Being raised in the Catholic school system is kind of like hooking up with the unfortunate looking girl you met crossing Winspear Avenue at 2 a.m. Sure, it’ll get you where you want to be, but is it really how you want to get there?
This week, sophomore Hafez Rizek recounts his religious pilgrimage to Mecca, a generally once in a lifetime experience which all Muslims are called upon to follow. More importantly, the story details a journey of emergence into one’s faith and belief. At a time when religion is gradually losing its standing in society and becoming more of a title of self-empowerment, a window opens up where you can see a truly incredible thing; someone embracing what they were raised to believe without just blindly accepting it.
Twelve years of Catholic education would assumingly be enough to convince anyone that we all descend from a pile of dirt and a stolen rib. At the very least, it would shed some light on the purpose, if any, to this great shindig called life. For the better part of my time spent under the ruling of nuns and Jesuits, it did. I went through Sunday gatherings at church and accepted what I was told. I sang along, quietly and to myself, with the choir during weekly mass.
My ultimate fate rested in the hands of a guy who allowed himself to be tortured and crucified for the salvation of all mankind. If I played my cards right and said enough prayers, I’d be kicking back and enjoying a never-ending tour of the Labatt factory—samples on the house. If for any reason I took a couple names in vain and had sex before I signed a legally binding contract, I’d be, for lack of a better term, fucked. Catholicism went down cold and easy.
It wasn’t until my later years at an all-guys high school that I started to look around. I felt something awkward and unsettling—doubt. I walked through the hallways and saw teachers who were able to go through the daily grind, no matter how difficult, and rest easy at night knowing that there truly was a light at the end of the tunnel. Grown men were so convinced by the religion that they were able to devote their entire lives not only defending it, but preaching about it. My faith was now a deck of cards that came crumbling down in a manner quite similar to Dr. Kübler-Ross’ stages of grief.

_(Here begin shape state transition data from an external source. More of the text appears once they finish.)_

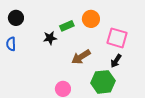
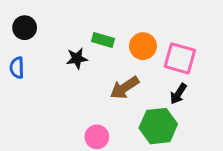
orange circle: (91, 19) -> (143, 46), moved
green rectangle: (67, 26) -> (103, 40), turned 40

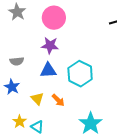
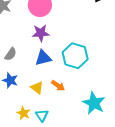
gray semicircle: (17, 61) -> (11, 54), turned -40
cyan triangle: (37, 127) -> (42, 115), turned 32

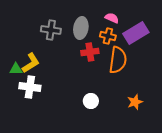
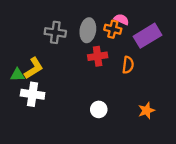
orange cross: (108, 36) -> (113, 29), moved
orange semicircle: (118, 60) -> (128, 65), size x0.6

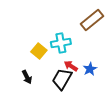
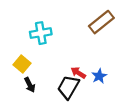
cyan cross: (61, 43) -> (41, 33), moved
yellow square: (39, 51) -> (22, 64), moved

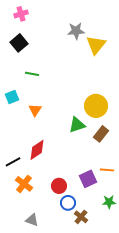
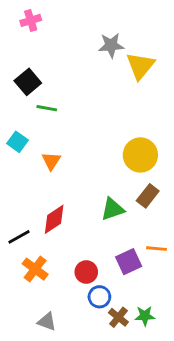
black square: (19, 43) -> (28, 82), moved
cyan square: (12, 97) -> (18, 142), turned -32
green triangle: (77, 125) -> (113, 209), moved
green star: (109, 202) -> (145, 316), moved

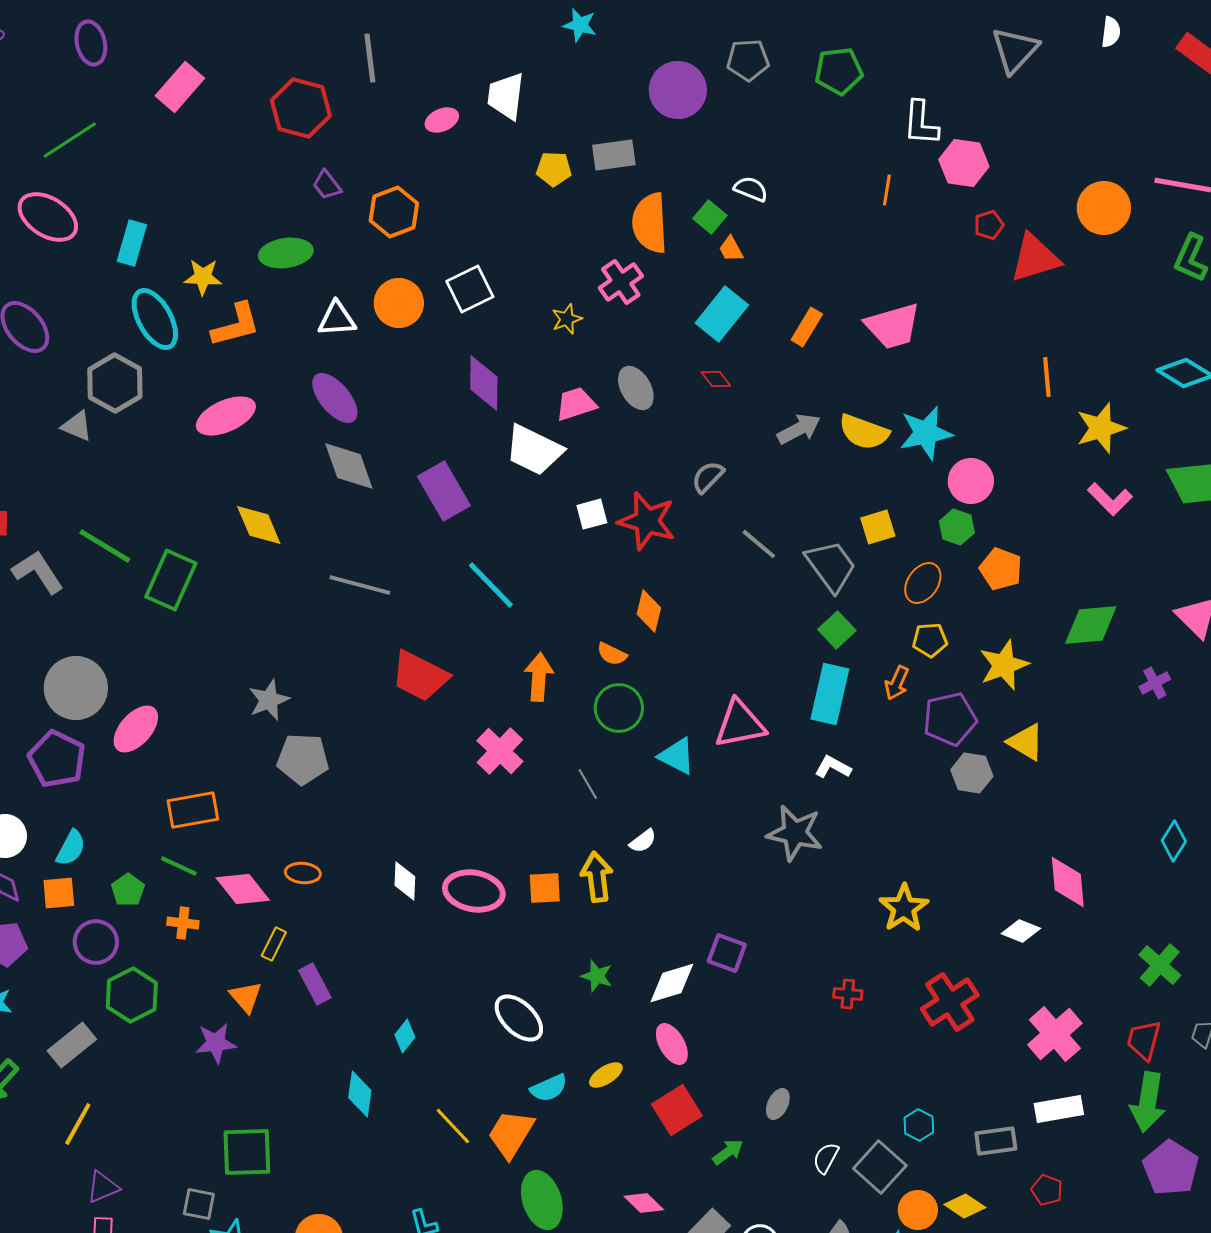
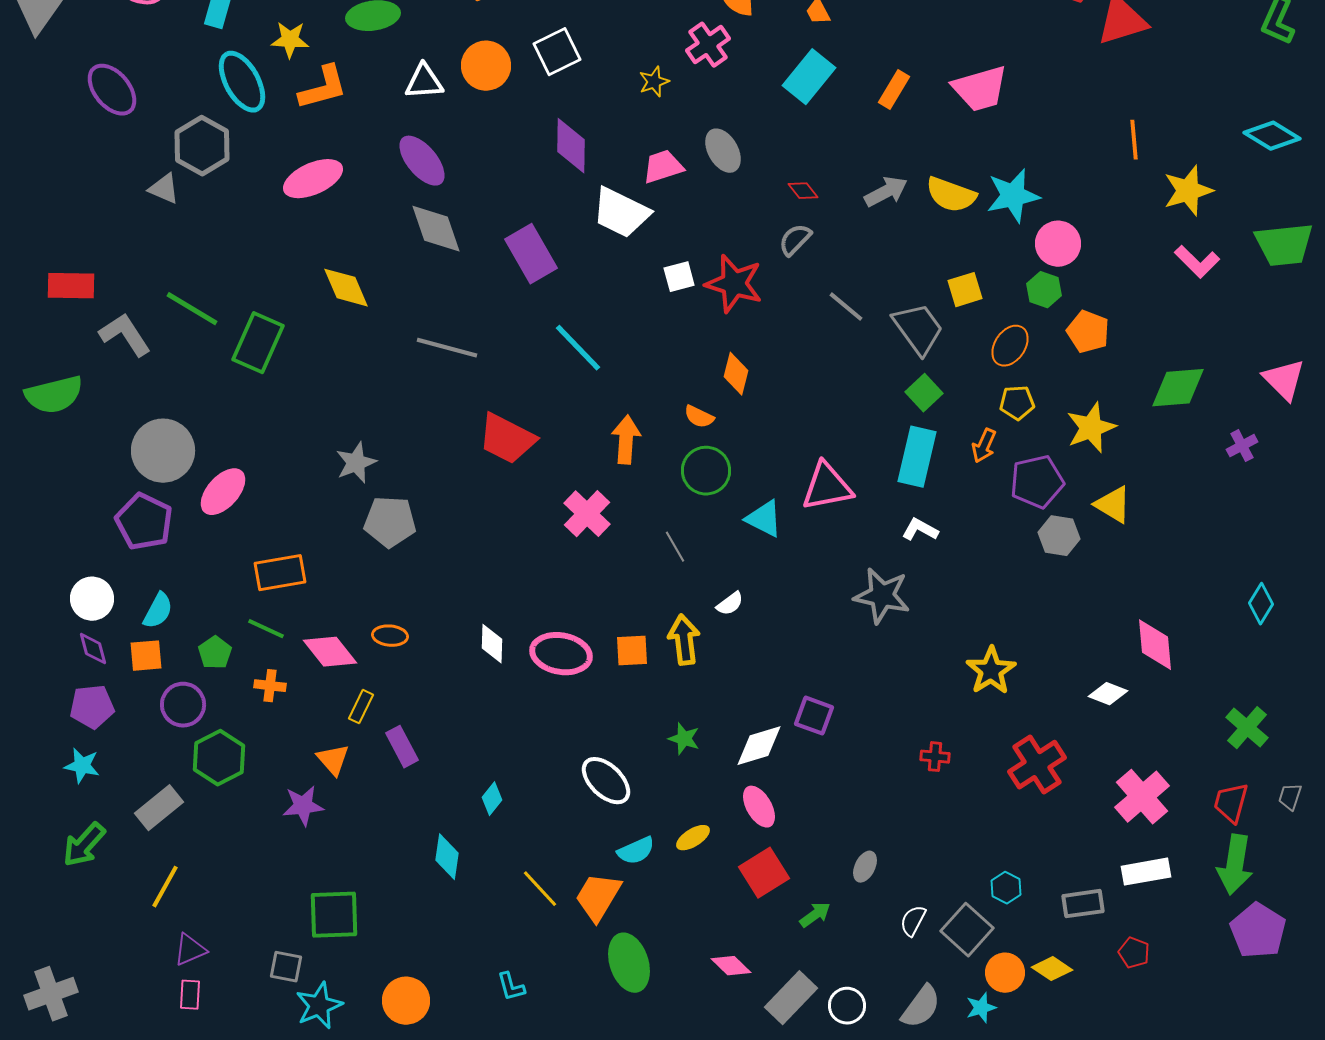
red diamond: (716, 379) -> (803, 191), moved

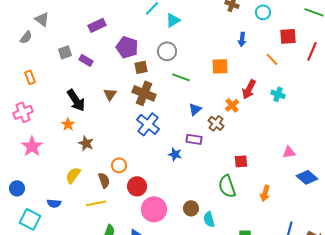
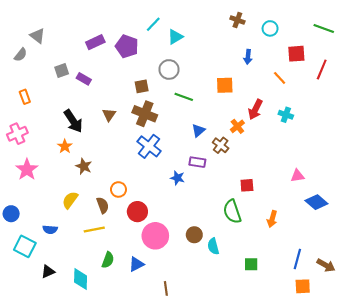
purple pentagon: (127, 47) -> (127, 46), moved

First came questioning the legitimacy of half the things I was told were true as a child. Biology, algebra, world history. Yea, I can dig it. Noah was able to get two of every animal into one boat? The schematics didn’t add up. How could one man shovel so much shit? I looked to the Bible and applied what I knew of the modern world. Page after
page, physical science was betrayed and manipulated. I kept my disillusionment to myself and continued with my search for the truth.
Then came the two part anger, one part jealousy cocktail. I had spent my entire youth believing something I now thought was a complete fabrication. Adam and Eve? Go fuck yourself; it’s called evolution. Get with the times. If I saw a cross, I grew resentful and angry towards the bearer of it. Soon, religion in general became nothing more than a dog and pony show trying to hide the fact that the end really meant the end. I wanted so desperately to believe in what faith had to offer but I couldn’t convince myself to stomach it.
Soon after I came to UB and opened my horizons to beyond Western New York, I met the final stage—acceptance. There was something about living away from home and the birth of a new kind of independence that brought a wave of reassurance to me. Suddenly, not believing what my parents hoped I would didn’t seem so bad. I learned how to say, “I disagree.”
Religion is a funny thing. It can give someone the courage to perform incredibly brave feats or the fortitude to be able to turn the other cheek. Some of the greatest and worst characters in history used their beliefs to change the world. If I could, would I go back and throw myself into a different school, a different life? Absolutely not.